Dental issues loom large in myotonic dystrophy. Structural issues with teeth and gums. Lack of physical strength to properly clean teeth are a number of the issues that come up. Here is a recent case study of a young adult with DM1 that shows with extensive work a good outcome can occur. Here is the abstract:

Surgical Orthodontic Treatment of a Patient Affected by Type 1 Myotonic Dystrophy (Steinert Syndrome).

Abstract

Myotonic dystrophy, or Steinert’s disease, is the most common form of muscular dystrophy that occurs in adults. This multisystemic form involves the skeletal muscles but affects also the eye, the endocrine system, the central nervous system, and the cardiac system. The weakness of the facial muscles causes a characteristic facial appearance frequently associated with malocclusions.

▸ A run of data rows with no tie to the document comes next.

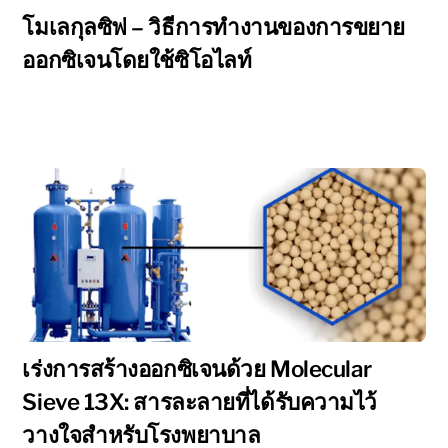
โมเลกุลซิฟ – วิธีการทำงานของการขยาย
ออกซิเจนโดยใช้ซิโอไลท์
เร่งการสร้างออกซิเจนด้วย Molecular
Sieve 13X: สารละลายที่ได้รับความไว้
วางใจสำหรับโรงพยาบาล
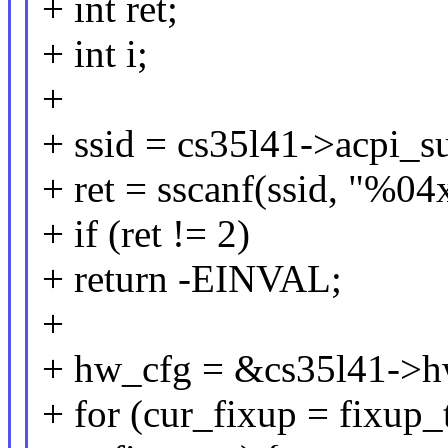
+ int ret;
+ int i;
+
+ ssid = cs35l41->acpi_s
+ ret = sscanf(ssid, "%0
+ if (ret != 2)
+ return -EINVAL;
+
+ hw_cfg = &cs35l41->h
+ for (cur_fixup = fixup_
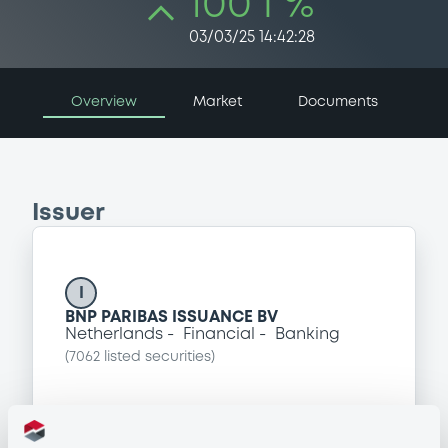
100 i %
03/03/25 14:42:28
Overview
Market
Documents
Issuer
I
BNP PARIBAS ISSUANCE BV
Netherlands
Financial
Banking
(
7062
listed securities)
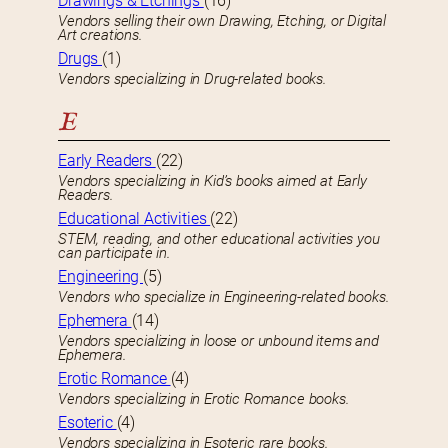
Drawings & Etchings
(16)
Vendors selling their own Drawing, Etching, or Digital
Art creations.
Drugs
(1)
Vendors specializing in Drug-related books.
E
Early Readers
(22)
Vendors specializing in Kid’s books aimed at Early
Readers.
Educational Activities
(22)
STEM, reading, and other educational activities you
can participate in.
Engineering
(5)
Vendors who specialize in Engineering-related books.
Ephemera
(14)
Vendors specializing in loose or unbound items and
Ephemera.
Erotic Romance
(4)
Vendors specializing in Erotic Romance books.
Esoteric
(4)
Vendors specializing in Esoteric rare books.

Young people with myotonic dystrophy, who also have severe malocclusions, have bad oral functions such as chewing, breathing, and phonation. We present a case report of a 15-year-old boy with anterior open bite, upper and lower dental crowding, bilateral crossbite, and constriction of the upper jaw with a high and narrow palate. The patient’s need was to improve his quality of life. Because of the severity of skeletal malocclusion, it was necessary to schedule a combined orthodontic and surgical therapy in order to achieve the highest aesthetic and functional result. Although therapy caused an improvement in patient’s quality of life, the clinical management of the case was hard. The article shows a balance between costs and benefits of a therapy that challenges the nature of the main problem of the patient, and it is useful to identify the most appropriate course of treatment for similar cases.